Our guide Natalia proudly escorts us round the factory museum, with its scale models of BelAZ vehicles. There is a photograph of a beaming Hugo Chávez, a strong ally of Lukashenko (he recently said that Venezuela would supply Belarus with oil for the next 200 years), driving a BelAZ truck. This is more than just a company - it's an extended family. There is a sanatorium for the workers, two sports and fitness centres, and a cultural centre where a theatre collective plays.
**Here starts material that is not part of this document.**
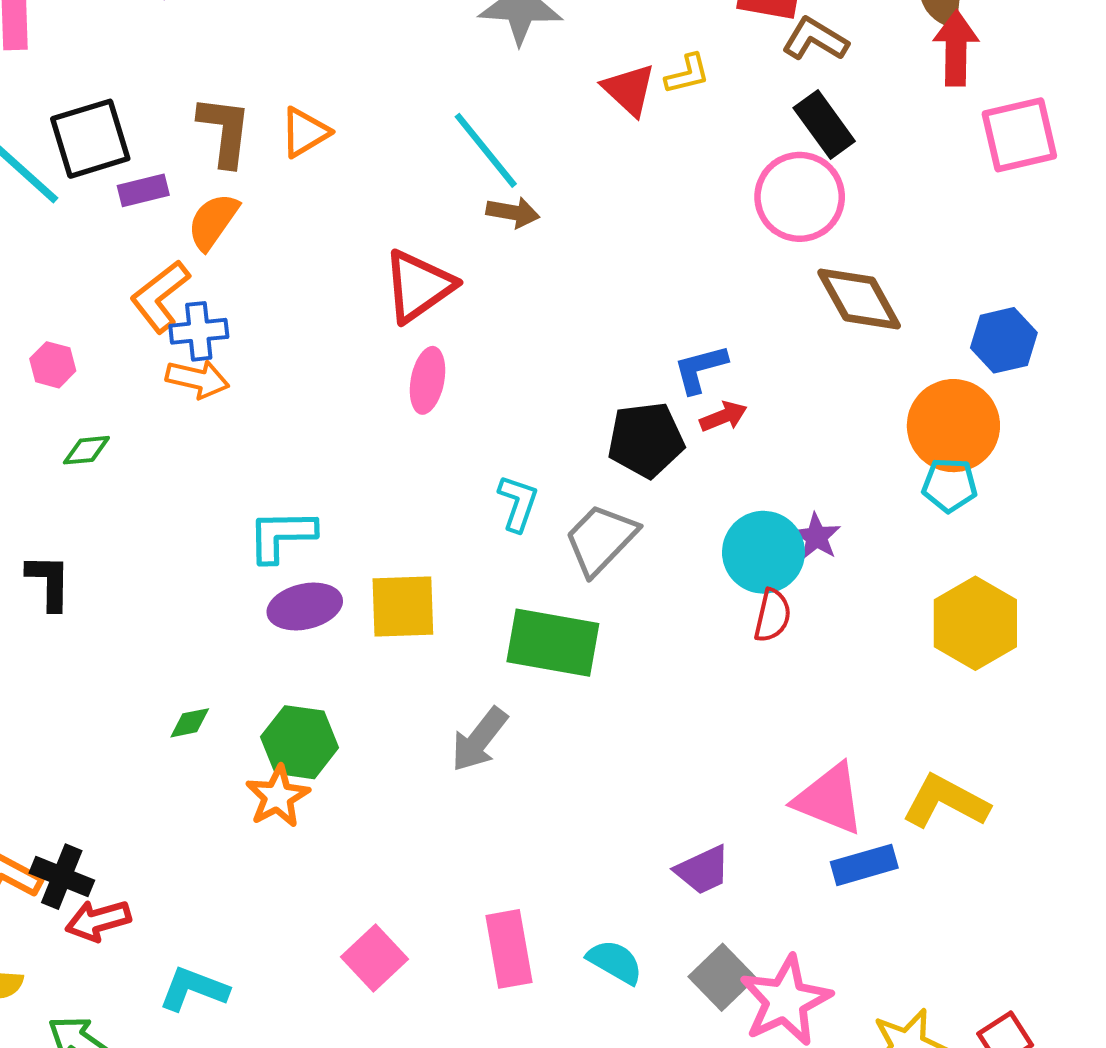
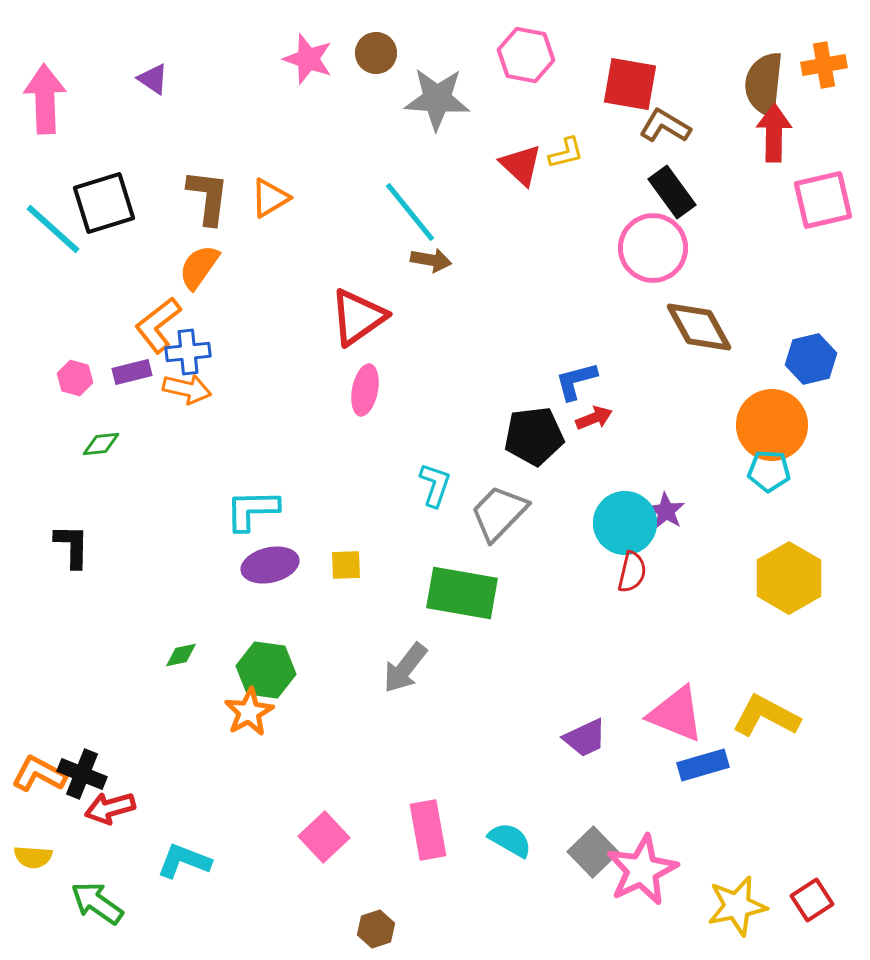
purple rectangle: (143, 190) -> (132, 372), moved
yellow square: (403, 606) -> (346, 565), size x0.6
purple trapezoid: (703, 870) -> (585, 738), moved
Such enterprises used to be common in eastern Europe before 1989 - but economic reform put a stop to all that.
Of course, Clark loves the “wonderfully retro ministry of economy" in Minsk, the “statues of Lenin [that] still line the streets,” and that his “guidebook describes [Belarus] as a country ‘so unspoilt by the trappings of western materialism that it's very easy to feel a sense of having slipped into another time and dimension.’” For a reality check, read Timothy Snyder’s post on the Belarussian elections at the notoriously imperialist New York Review of Books.
And for weekend reading, I offer some of Clark’s greatest hits: Here he is writing at The First Post (owned by The Week) in defense of Hungarian communism (“Because the accounts we read in the West are nearly always from the hostile perspective of upper or middle-class émigrés or dissidents, the achievements of communism in eastern Europe have tended to be ignored”); calling Iraqi interpreters seeking political asylum “Quislings” in The Guardian (or this piece, shrugging that Serbian leader Zoran Djindjic was assassinated because he was too was “a Quisling”); an earlier defense of Lukashenko (and Milosevic and Chavez) and a celebration of Ahmadinejad’s economic policies that “empower the working class,” both from The Guardian; and a good chuckle at those who believe the old saw about “communist tyranny” (Clark’s scare quotes) in Eastern Europe.